Suitable initiators in the acrylic adhesive resin of the present invention can be widely known in the technical field and can be used without particular limitation. For example, acetophenone initiators, benzophenone initiators can be used. Initiator, propiophenone type starter, dibenzoyl type starter, bifunctional α-hydroxy ketone starter or acyl phosphine oxide type starter, etc. The aforementioned initiators may be used alone or in combination.
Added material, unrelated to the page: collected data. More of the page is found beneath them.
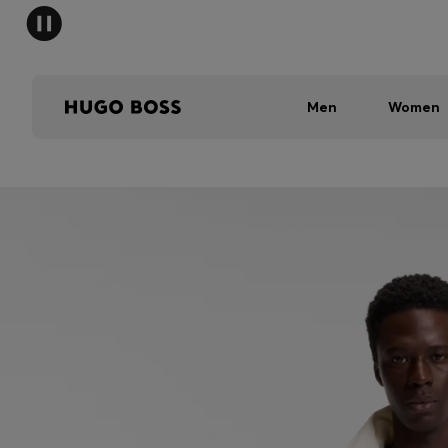
Men
Women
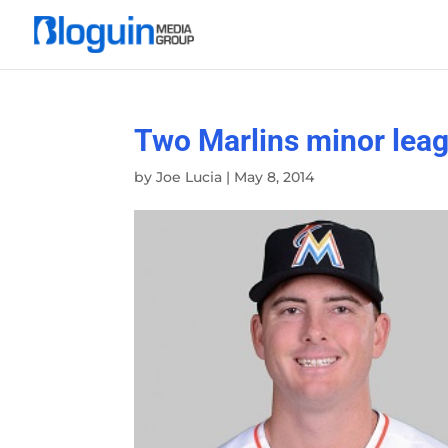
Two Marlins minor leagu
by
Joe Lucia
|
May 8, 2014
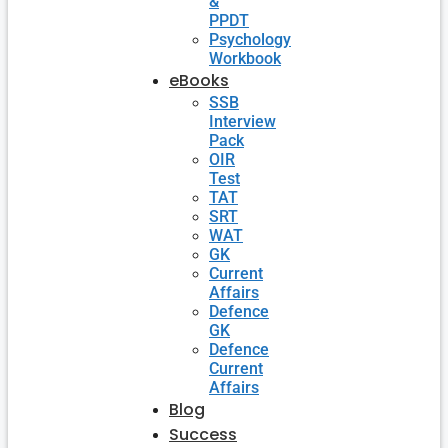
&
PPDT
Psychology
Workbook
eBooks
SSB
Interview
Pack
OIR
Test
TAT
SRT
WAT
GK
Current
Affairs
Defence
GK
Defence
Current
Affairs
Blog
Success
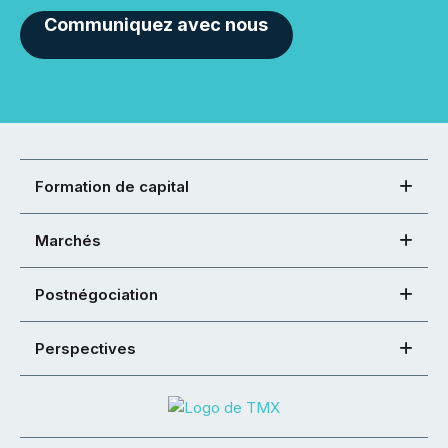
Communiquez avec nous
Formation de capital
Marchés
Postnégociation
Perspectives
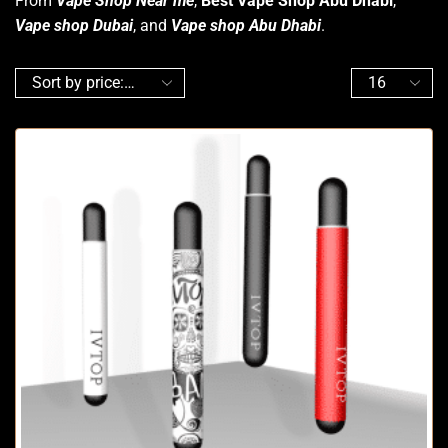
From
Vape Shop Near me
,
Best Vape Shop Abu Dhabi
,
Vape shop Dubai
, and
Vape shop Abu Dhabi
.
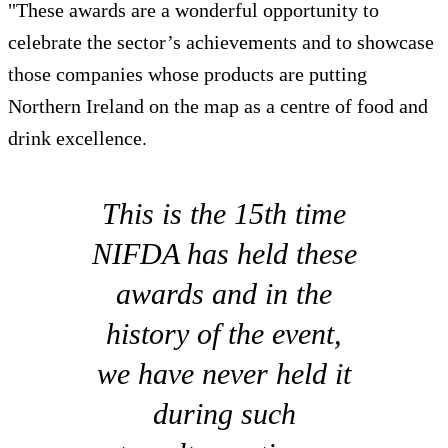
"These awards are a wonderful opportunity to
celebrate the sector’s achievements and to showcase
those companies whose products are putting
Northern Ireland on the map as a centre of food and
drink excellence.
This is the 15th time
NIFDA has held these
awards and in the
history of the event,
we have never held it
during such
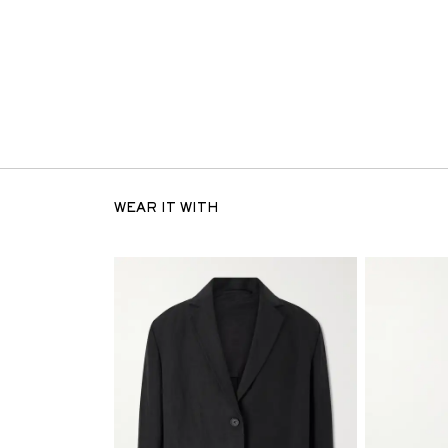
WEAR IT WITH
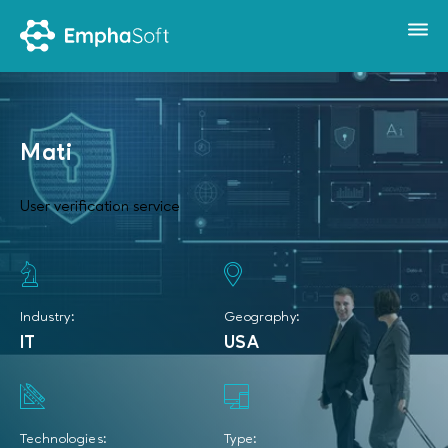
Mati
User verification service
Industry:
Geography:
IT
USA
Technologies:
Type:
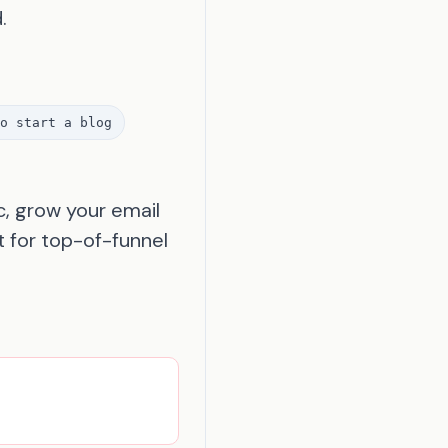
.
o start a blog
c, grow your email
t for top-of-funnel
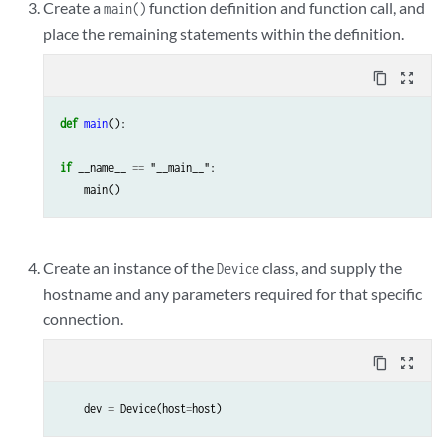
Create a
function definition and function call, and
main()
place the remaining statements within the definition.
content_copy
zoom_out_map
def
main
():
if
__name__
==
"__main__"
:
main
()
Create an instance of the
class, and supply the
Device
hostname and any parameters required for that specific
connection.
content_copy
zoom_out_map
dev
=
Device
(
host
=
host
)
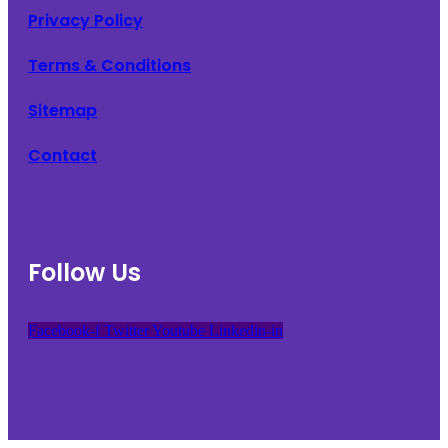
Privacy Policy
Terms & Conditions
Sitemap
Contact
Follow Us
Facebook-f
Twitter
Youtube
Linkedin-in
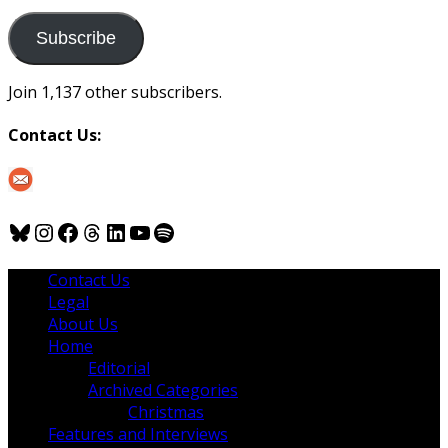
to
us
Subscribe
Join 1,137 other subscribers.
Contact Us:
Bluesky
Instagram
Facebook
Threads
LinkedIn
YouTube
Spotify
Contact Us
Legal
About Us
Home
Editorial
Archived Categories
Christmas
Features and Interviews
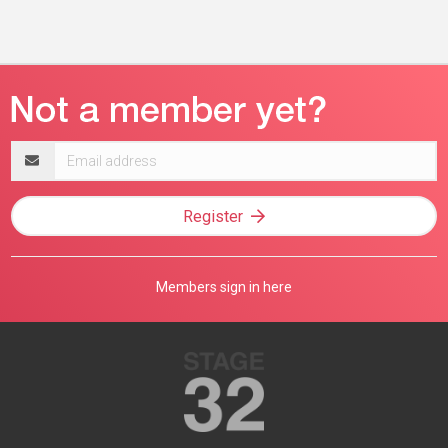
Email
address
Register
Members sign in here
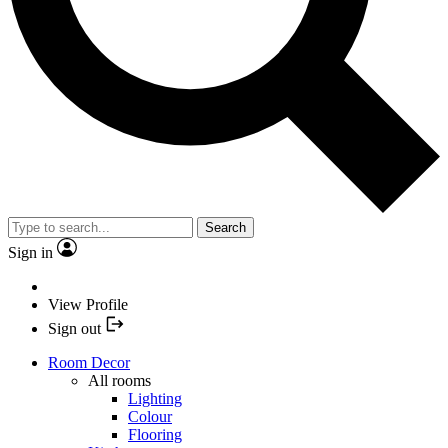
Search
Sign in
View Profile
Sign out
Room Decor
All rooms
Lighting
Colour
Flooring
In other embodiments of the present invention, additives such as antistatic agents, colorants, flame retardants, antibacterial agents, ultraviolet absorbers, antioxidants, and surface modifiers can also be added to the aforementioned acrylic adhesive resin as required.

Other optical functional layers, such as low-refractive layers, can also be selectively coated on the anti-glare film of the present invention to provide anti-reflection properties.
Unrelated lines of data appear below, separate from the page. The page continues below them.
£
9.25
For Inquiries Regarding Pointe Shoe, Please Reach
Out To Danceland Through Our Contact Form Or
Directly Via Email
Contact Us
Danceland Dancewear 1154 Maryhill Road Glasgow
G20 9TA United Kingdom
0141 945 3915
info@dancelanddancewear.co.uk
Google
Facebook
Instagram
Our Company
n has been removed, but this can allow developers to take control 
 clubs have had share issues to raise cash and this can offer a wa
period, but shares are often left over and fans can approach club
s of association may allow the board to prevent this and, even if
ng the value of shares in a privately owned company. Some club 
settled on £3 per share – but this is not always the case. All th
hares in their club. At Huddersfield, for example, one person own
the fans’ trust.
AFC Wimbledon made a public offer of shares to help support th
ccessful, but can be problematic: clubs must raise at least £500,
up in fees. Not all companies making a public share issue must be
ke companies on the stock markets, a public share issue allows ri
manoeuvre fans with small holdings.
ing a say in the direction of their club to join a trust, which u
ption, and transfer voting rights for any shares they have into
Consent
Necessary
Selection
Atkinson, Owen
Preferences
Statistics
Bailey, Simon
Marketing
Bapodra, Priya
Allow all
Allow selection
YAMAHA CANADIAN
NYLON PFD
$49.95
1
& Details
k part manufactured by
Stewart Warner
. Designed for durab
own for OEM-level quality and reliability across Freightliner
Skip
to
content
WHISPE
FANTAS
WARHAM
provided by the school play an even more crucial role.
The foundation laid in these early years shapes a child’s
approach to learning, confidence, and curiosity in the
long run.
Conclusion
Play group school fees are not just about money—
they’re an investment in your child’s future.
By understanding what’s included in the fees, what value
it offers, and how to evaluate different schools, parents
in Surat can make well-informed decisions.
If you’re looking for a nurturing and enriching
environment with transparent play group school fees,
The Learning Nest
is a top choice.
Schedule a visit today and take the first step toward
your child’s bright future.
The preparation method of the anti-glare film of the present invention comprises: in the (meth)acrylate composition, a polyurethane (meth)acrylate oligomer with a functionality of 6 to 15, a (meth)acrylate with a functionality of not less than 3 (methyl) Acrylate monomer, (meth)acrylate monomer with functionality less than 3 and initiator are mixed with appropriate solvent to form a solution of acrylic adhesive resin; organic microparticles are added to the solution of acrylic adhesive resin and silicon dioxide nanoparticles, leveling agent, additives and organic solvents, etc., mix uniformly to form an anti-glare solution; take the anti-glare solution and coat it on the transparent substrate, and the anti-glare solution coated on the transparent substrate is dried Then, a cured anti-glare hard coating is formed on the transparent substrate after radiation curing or electron beam curing to obtain an anti-glare film.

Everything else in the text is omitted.